Tagging Does Not Affect Survival
The tagging procedure should not significantly affect the health, behaviour, or survival of the dolphins. If tagged dolphins have a lower survival rate, fewer marked individuals would be available during the second expedition.
This could lead to an inaccurate estimate of the total population size.
Why Direct Counting Is Difficult for Dolphin Populations
Dolphins are highly mobile marine animals that can travel over large areas. They spend much of their time underwater and may not all be visible at the same time. These characteristics make direct counting difficult.

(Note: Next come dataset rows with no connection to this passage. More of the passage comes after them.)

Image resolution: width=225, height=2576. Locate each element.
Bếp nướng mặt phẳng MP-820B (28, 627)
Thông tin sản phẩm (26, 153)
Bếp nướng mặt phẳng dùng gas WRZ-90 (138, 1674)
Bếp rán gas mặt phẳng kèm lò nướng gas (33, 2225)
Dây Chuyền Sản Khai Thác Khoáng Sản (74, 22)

Population ecologists therefore use sampling techniques to estimate abundance. Mark-recapture methods allow researchers to use information from a relatively small number of marked and observed animals to estimate the size of a much larger population.

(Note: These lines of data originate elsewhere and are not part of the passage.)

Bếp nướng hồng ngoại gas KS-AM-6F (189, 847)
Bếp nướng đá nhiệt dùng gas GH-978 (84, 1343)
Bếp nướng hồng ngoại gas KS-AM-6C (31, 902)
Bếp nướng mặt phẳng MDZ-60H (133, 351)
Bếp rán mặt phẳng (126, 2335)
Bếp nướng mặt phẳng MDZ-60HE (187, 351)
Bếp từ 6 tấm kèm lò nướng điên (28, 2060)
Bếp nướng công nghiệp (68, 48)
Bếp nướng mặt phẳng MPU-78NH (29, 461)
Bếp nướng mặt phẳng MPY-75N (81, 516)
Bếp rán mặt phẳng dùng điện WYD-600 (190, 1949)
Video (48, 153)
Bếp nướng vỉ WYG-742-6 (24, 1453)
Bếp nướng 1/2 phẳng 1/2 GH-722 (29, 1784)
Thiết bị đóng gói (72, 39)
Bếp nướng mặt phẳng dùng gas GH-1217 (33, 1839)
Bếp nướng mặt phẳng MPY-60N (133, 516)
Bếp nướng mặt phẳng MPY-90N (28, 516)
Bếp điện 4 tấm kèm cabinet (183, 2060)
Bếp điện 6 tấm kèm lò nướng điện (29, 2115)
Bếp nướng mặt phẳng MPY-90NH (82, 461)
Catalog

In this question, researchers do not need to observe all 1080 dolphins directly. Instead, the proportion of tagged individuals in the second sample provides the information needed to estimate the total population.
Understanding the Lincoln-Petersen Population Estimator
The simple two-sample mark-recapture method is commonly described using the Lincoln-Petersen estimator. It is based on the assumption that the proportion of marked animals in the second sample is approximately equal to the proportion of marked animals in the entire population.
The relationship is:
Marked animals in population / Total population = Marked animals in second sample / Total second sample
For the dolphin population:
180 / N = 7 / 42
Cross-multiplying gives:
180 × 42 = 7N
Therefore:
N = (180 × 42) / 7
N = 1080
This mathematical relationship provides the estimated population size.
Ecological Importance of Population Size Estimation
Estimating population size is essential for understanding the status and dynamics of animal populations. Ecologists and conservation biologists use population estimates to determine whether populations are increasing, decreasing, or remaining stable.
For marine mammals such as dolphins, accurate population information can help researchers evaluate habitat quality, identify conservation concerns, assess the effects of human activities, and monitor long-term changes in abundance.
Population size estimates can also be compared across different years to determine whether conservation measures are effective or whether additional protection is required.
Complete Numerical Solution
Number of dolphins initially marked (M) = 180
Total dolphins photographed in second sample (C) = 42
Tagged dolphins found in second sample (R) = 7
Formula: N = (M × C) / R
N = (180 × 42) / 7
N = 180 × 6
N = 1080
Final Answer
The dolphin population is estimated using the mark-recapture method. Since 7 out of 42 dolphins in the second sample were tagged, tagged dolphins represent one-sixth of the observed population.
The original 180 tagged dolphins are therefore estimated to represent one-sixth of the total population.
Total population = 180 × 6 = 1080 dolphins
Therefore, the estimated population size of dolphins in the peninsula is 1080.